## What this task involves
I'd like the listing below copied exactly, with the images left out.

┌─ Provided data

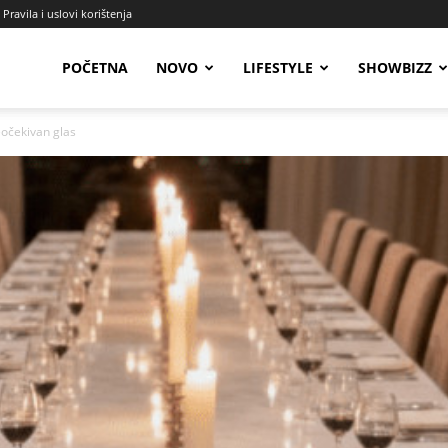
Pravila i uslovi korištenja
Radio
POČETNA
NOVO
LIFESTYLE
SHOWBIZZ
očekivan glas
Talas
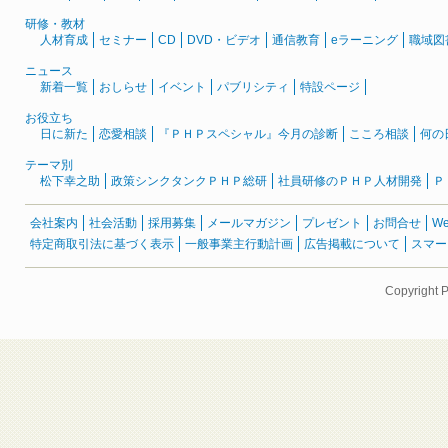
研修・教材
人材育成
セミナー
CD
DVD・ビデオ
通信教育
eラーニング
職域図
ニュース
新着一覧
おしらせ
イベント
パブリシティ
特設ページ
お役立ち
日に新た
恋愛相談
『ＰＨＰスペシャル』今月の診断
こころ相談
何の
テーマ別
松下幸之助
政策シンクタンクＰＨＰ総研
社員研修のＰＨＰ人材開発
Ｐ
会社案内
社会活動
採用募集
メールマガジン
プレゼント
お問合せ
W
特定商取引法に基づく表示
一般事業主行動計画
広告掲載について
スマー
Copyright 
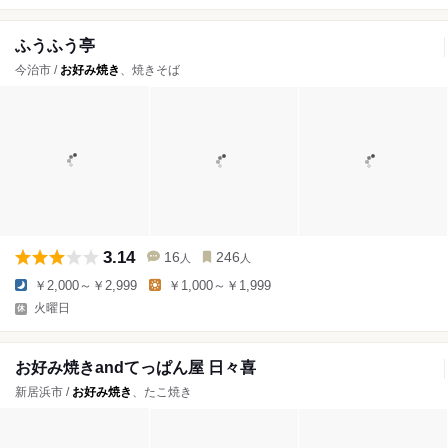
ふうふう亭
今治市 /
お好み焼き
、焼きそば
3.14
16
246
人
人
￥2,000～￥2,999
￥1,000～￥1,999
火曜日
お好み焼きandてっぱん屋 日々喜
新居浜市 /
お好み焼き
、たこ焼き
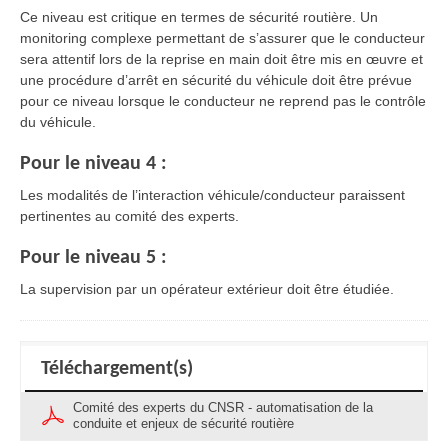
Ce niveau est critique en termes de sécurité routière. Un
monitoring complexe permettant de s’assurer que le conducteur
sera attentif lors de la reprise en main doit être mis en œuvre et
une procédure d’arrêt en sécurité du véhicule doit être prévue
pour ce niveau lorsque le conducteur ne reprend pas le contrôle
du véhicule.
Pour le niveau 4 :
Les modalités de l’interaction véhicule/conducteur paraissent
pertinentes au comité des experts.
Pour le niveau 5 :
La supervision par un opérateur extérieur doit être étudiée.
Téléchargement(s)
Comité des experts du CNSR - automatisation de la
conduite et enjeux de sécurité routière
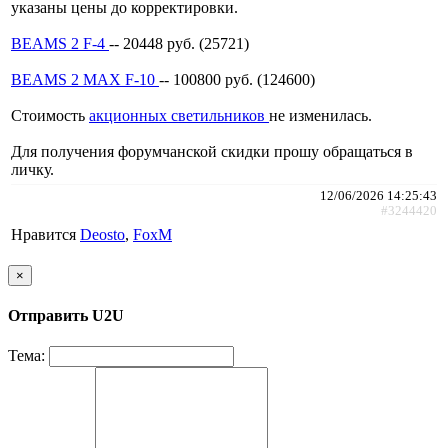
указаны цены до корректировки.
BEAMS 2 F-4
-- 20448 руб. (25721)
BEAMS 2 MAX F-10
-- 100800 руб. (124600)
Стоимость
акционных светильников
не изменилась.
Для получения форумчанской скидки прошу обращаться в
личку.
12/06/2026 14:25:43
#3244420
Нравится
Deosto
,
FoxM
×
Отправить U2U
Тема:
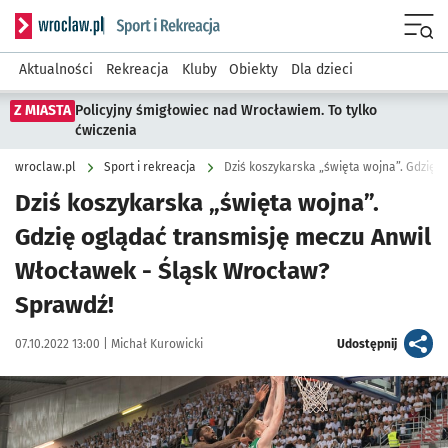
Serwis informacyjny wroclaw.pl podserwis: Sport i rekreacja
Menu
Aktualności
Rekreacja
Kluby
Obiekty
Dla dzieci
Z MIASTA
Policyjny śmigłowiec nad Wrocławiem. To tylko
ćwiczenia
wroclaw.pl
Sport i rekreacja
Dziś koszykarska „święta wojna”.
Gdzię oglądać transmisję meczu Anwil
Włocławek - Śląsk Wrocław?
Sprawdź!
Data publikacji:
Autor:
artykuł
07.10.2022 13:00 |
Michał Kurowicki
Udostępnij
Kliknij, aby powiększyć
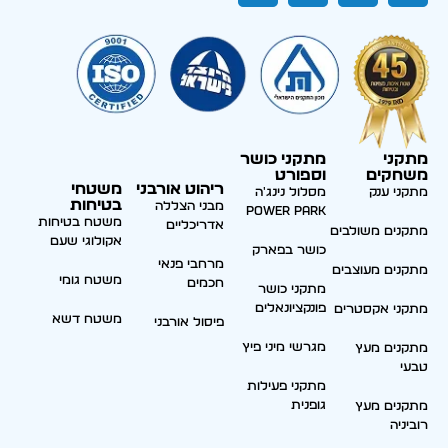
מתקני
מתקני כושר
משחקים
וספורט
ריהוט אורבני
משטחי
מתקני ענק
מסלול נינג'ה
בטיחות
מבני הצללה
Power park
משטח בטיחות
אדריכליים
מתקנים משולבים
אקולוגי שעם
כושר בפארק
מרחבי פנאי
מתקנים מעוצבים
משטח גומי
חכמים
מתקני כושר
פונקציונאלים
מתקני אקסטרים
משטח דשא
פיסול אורבני
מגרשי מיני פיץ
מתקנים מעץ
טבעי
מתקני פעילות
גופנית
מתקנים מעץ
רוביניה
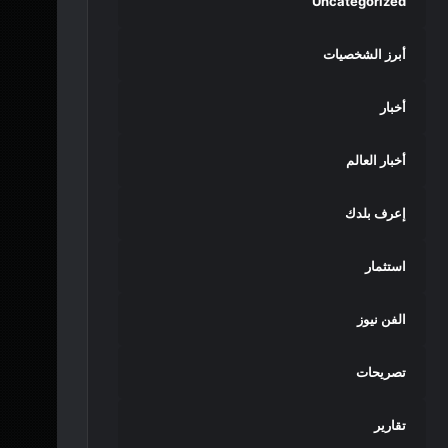
Uncategorized
أبرز الشخصيات
أخبار
أخبار العالم
إعرف بلدك
استثمار
الفن نيوز
تصريحات
تقارير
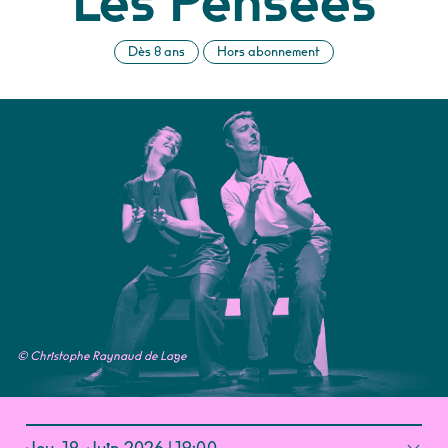
Les Pensées
Dès 8 ans
Hors abonnement
© Christophe Raynaud de Lage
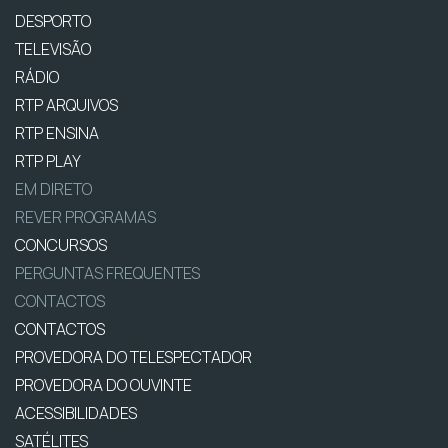
DESPORTO
TELEVISÃO
RÁDIO
RTP ARQUIVOS
RTP ENSINA
RTP PLAY
EM DIRETO
REVER PROGRAMAS
CONCURSOS
PERGUNTAS FREQUENTES
CONTACTOS
CONTACTOS
PROVEDORA DO TELESPECTADOR
PROVEDORA DO OUVINTE
ACESSIBILIDADES
SATÉLITES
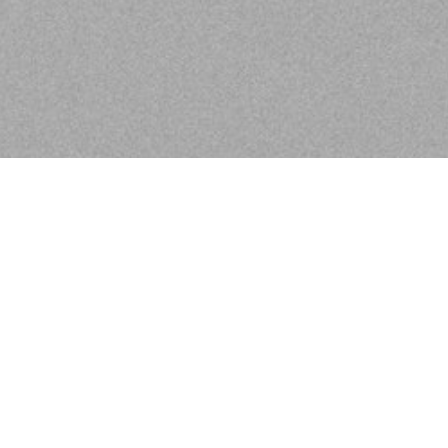
Herzlich Willkomme
Für uns ist jeder einzelne Gast etwas 
Können und unseren Produkten individ
Lernen Sie uns kennen!
Wir sind die Nr. 1 Salonmarke in Deut
erstklassiger Beratung mit Sympathie u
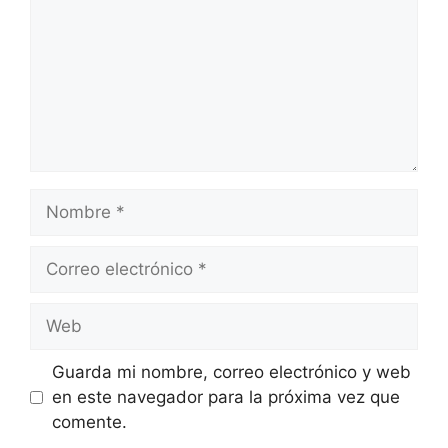
Nombre
Correo
electrónico
Web
Guarda mi nombre, correo electrónico y web
en este navegador para la próxima vez que
comente.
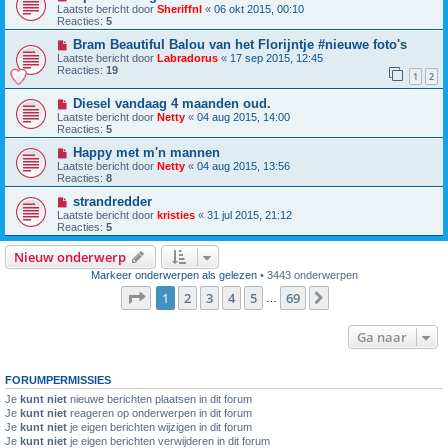
Laatste bericht door
Sheriffnl
«
06 okt 2015, 00:10
Reacties:
5
Bram Beautiful Balou van het Florijntje #nieuwe foto's
Laatste bericht door
Labradorus
«
17 sep 2015, 12:45
Reacties:
19
1
2
Diesel vandaag 4 maanden oud.
Laatste bericht door
Netty
«
04 aug 2015, 14:00
Reacties:
5
Happy met m'n mannen
Laatste bericht door
Netty
«
04 aug 2015, 13:56
Reacties:
8
strandredder
Laatste bericht door
kristies
«
31 jul 2015, 21:12
Reacties:
5
Nieuw onderwerp
Markeer onderwerpen als gelezen
• 3443 onderwerpen
Pagina
1
van
69
1
2
3
4
5
69
Volgende
…
Ga naar
FORUMPERMISSIES
Je
kunt niet
nieuwe berichten plaatsen in dit forum
Je
kunt niet
reageren op onderwerpen in dit forum
Je
kunt niet
je eigen berichten wijzigen in dit forum
Je
kunt niet
je eigen berichten verwijderen in dit forum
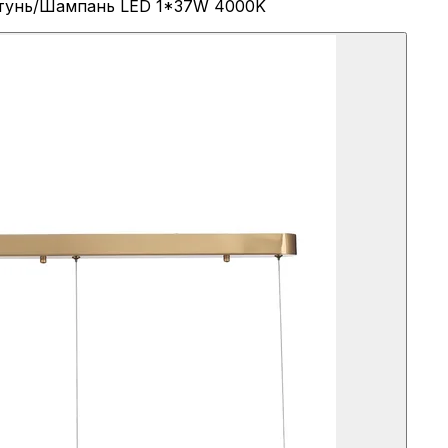
латунь/Шампань LED 1*37W 4000K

└─

## Task output
Pravila i uslovi korištenja
Radio
POČETNA
NOVO
LIFESTYLE
SHOWBIZZ
očekivan glas
Talas
研修・教材
人材育成
セミナー
CD
DVD・ビデオ
通信教育
eラーニング
職域図
ニュース
新着一覧
おしらせ
イベント
パブリシティ
特設ページ
お役立ち
日に新た
恋愛相談
『ＰＨＰスペシャル』今月の診断
こころ相談
何の
テーマ別
松下幸之助
政策シンクタンクＰＨＰ総研
社員研修のＰＨＰ人材開発
Ｐ
会社案内
社会活動
採用募集
メールマガジン
プレゼント
お問合せ
W
特定商取引法に基づく表示
一般事業主行動計画
広告掲載について
スマー
Copyright 
ふうふう亭
今治市 /
お好み焼き
、焼きそば
3.14
16
246
人
人
￥2,000～￥2,999
￥1,000～￥1,999
火曜日
お好み焼きandてっぱん屋 日々喜
新居浜市 /
お好み焼き
、たこ焼き
Ce niveau est critique en termes de sécurité routière. Un
monitoring complexe permettant de s’assurer que le conducteur
sera attentif lors de la reprise en main doit être mis en œuvre et
une procédure d’arrêt en sécurité du véhicule doit être prévue
pour ce niveau lorsque le conducteur ne reprend pas le contrôle
du véhicule.
Pour le niveau 4 :
Les modalités de l’interaction véhicule/conducteur paraissent
pertinentes au comité des experts.
Pour le niveau 5 :
La supervision par un opérateur extérieur doit être étudiée.
Téléchargement(s)
Comité des experts du CNSR - automatisation de la
conduite et enjeux de sécurité routière
указаны цены до корректировки.
BEAMS 2 F-4
-- 20448 руб. (25721)
BEAMS 2 MAX F-10
-- 100800 руб. (124600)
Стоимость
акционных светильников
не изменилась.
Для получения форумчанской скидки прошу обращаться в
личку.
12/06/2026 14:25:43
#3244420
Нравится
Deosto
,
FoxM
×
Отправить U2U
Тема:
Serwis informacyjny wroclaw.pl podserwis: Sport i rekreacja
Menu
Aktualności
Rekreacja
Kluby
Obiekty
Dla dzieci
Z MIASTA
Policyjny śmigłowiec nad Wrocławiem. To tylko
ćwiczenia
wroclaw.pl
Sport i rekreacja
Dziś koszykarska „święta wojna”.
Gdzię oglądać transmisję meczu Anwil
Włocławek - Śląsk Wrocław?
Sprawdź!
Data publikacji:
Autor:
artykuł
07.10.2022 13:00 |
Michał Kurowicki
Udostępnij
Kliknij, aby powiększyć
מתקני
מתקני כושר
משחקים
וספורט
ריהוט אורבני
משטחי
מתקני ענק
מסלול נינג'ה
בטיחות
מבני הצללה
Power park
משטח בטיחות
אדריכליים
מתקנים משולבים
אקולוגי שעם
כושר בפארק
מרחבי פנאי
מתקנים מעוצבים
משטח גומי
חכמים
מתקני כושר
פונקציונאלים
מתקני אקסטרים
משטח דשא
פיסול אורבני
מגרשי מיני פיץ
מתקנים מעץ
טבעי
מתקני פעילות
גופנית
מתקנים מעץ
רוביניה
Uncategorized
أبرز الشخصيات
أخبار
أخبار العالم
إعرف بلدك
استثمار
الفن نيوز
تصريحات
تقارير
Les Pensées
Dès 8 ans
Hors abonnement
© Christophe Raynaud de Lage
DESPORTO
TELEVISÃO
RÁDIO
RTP ARQUIVOS
RTP ENSINA
RTP PLAY
EM DIRETO
REVER PROGRAMAS
CONCURSOS
PERGUNTAS FREQUENTES
CONTACTOS
CONTACTOS
PROVEDORA DO TELESPECTADOR
PROVEDORA DO OUVINTE
ACESSIBILIDADES
SATÉLITES
Herzlich Willkomme
Für uns ist jeder einzelne Gast etwas 
Können und unseren Produkten individ
Lernen Sie uns kennen!
Wir sind die Nr. 1 Salonmarke in Deut
erstklassiger Beratung mit Sympathie u
Nombre
Correo
electrónico
Web
Guarda mi nombre, correo electrónico y web
en este navegador para la próxima vez que
comente.
Laatste bericht door
Sheriffnl
«
06 okt 2015, 00:10
Reacties:
5
Bram Beautiful Balou van het Florijntje #nieuwe foto's
Laatste bericht door
Labradorus
«
17 sep 2015, 12:45
Reacties:
19
1
2
Diesel vandaag 4 maanden oud.
Laatste bericht door
Netty
«
04 aug 2015, 14:00
Reacties:
5
Happy met m'n mannen
Laatste bericht door
Netty
«
04 aug 2015, 13:56
Reacties:
8
strandredder
Laatste bericht door
kristies
«
31 jul 2015, 21:12
Reacties:
5
Nieuw onderwerp
Markeer onderwerpen als gelezen
• 3443 onderwerpen
Pagina
1
van
69
1
2
3
4
5
69
Volgende
…
Ga naar
FORUMPERMISSIES
Je
kunt niet
nieuwe berichten plaatsen in dit forum
Je
kunt niet
reageren op onderwerpen in dit forum
Je
kunt niet
je eigen berichten wijzigen in dit forum
Je
kunt niet
je eigen berichten verwijderen in dit forum
латунь/Шампань LED 1*37W 4000K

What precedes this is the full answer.